The Pauper and the Pregnant Princess
by Nancy Martin
1996
Princess Cordelia thinks a shocking match is the perfect way to escape royal duty. Then she meets Crash Craddock, broke, common, and entirely too hard to dismiss, and her carefully reckless plan turns personal.
Cowboy and the Calendar Girl
by Nancy Martin
1998
Calendar publisher Carly Cortazzo goes to South Dakota to meet the rugged cowboy she has been dreaming about. Hank Fowler looks perfect, but the truth about him could wreck the fantasy before it becomes something real.
Series background & context
The Opposite Attract books are category romances built around a simple promise, throw together two people who should not make sense on paper and see what happens when attraction refuses to stay neat. Each book centers on a different couple, so there is no running mystery or long shared cast to keep track of. What ties the series together is Martin's pleasure in contrast, class against class, polish against chaos, fantasy against real life.
In The Pauper and the Pregnant Princess, the mismatch is obvious from the title. Princess Cordelia is trapped by royal duty and looking for a way out, while Crash Craddock is about as far from a proper court-approved match as possible.

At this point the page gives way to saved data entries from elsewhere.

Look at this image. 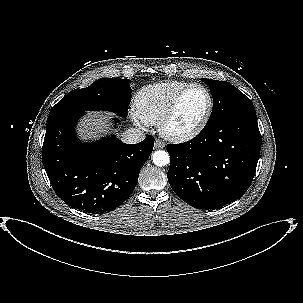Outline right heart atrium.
Here are the masks:
<instances>
[{"mask_svg": "<svg viewBox=\"0 0 303 303\" xmlns=\"http://www.w3.org/2000/svg\"><path fill=\"white\" fill-rule=\"evenodd\" d=\"M130 116L132 118V120L134 121V123L136 125H138L139 127H145L146 125H148L136 112V110H131L130 111Z\"/></svg>", "mask_w": 303, "mask_h": 303, "instance_id": "obj_1", "label": "right heart atrium"}]
</instances>
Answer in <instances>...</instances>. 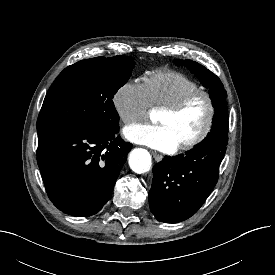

The book leans into the fun of that setup, but it also asks what happens when a woman raised for ceremony has to think about ordinary life, real responsibility, and love that is not managed for appearances.
The Cop and the Chorus Girl shifts the action to New York and gives the premise more motion. A decent cop and a runaway bride with stage sparkle are not starting from a calm, sensible place, and Martin uses that energy well. There is a chase built into the romance, not just literal movement, but the sense that both people are trying to outrun roles that no longer fit.
Martin likes pairs who should not work on paper.
By the time you get to The Cowboy and the Calendar Girl, the series has settled into what it does best. A woman falls for the image first, then has to deal with the actual man behind it. That tension, between the fantasy somebody sells and the truth that shows up in boots and dust, is a very Martin kind of problem. She is interested in how quickly desire can get ahead of judgment, and in whether trust can catch up.
These books move fast, as category romance usually does, but they are not empty. Martin is already playing with themes she would keep using later, women under pressure, public roles that do not match private needs, and men who are more complicated than their type suggests. The settings change from palace trouble to city chaos to western country, yet the emotional structure stays familiar and satisfying.
If you want a series with ongoing plot threads, this is not that. If you want brisk, high-contrast romances where the hook is built right into the pairing, Opposite Attract does exactly what the name promises. The books stand alone nicely, and you can start with whichever setup sounds most like your kind of trouble.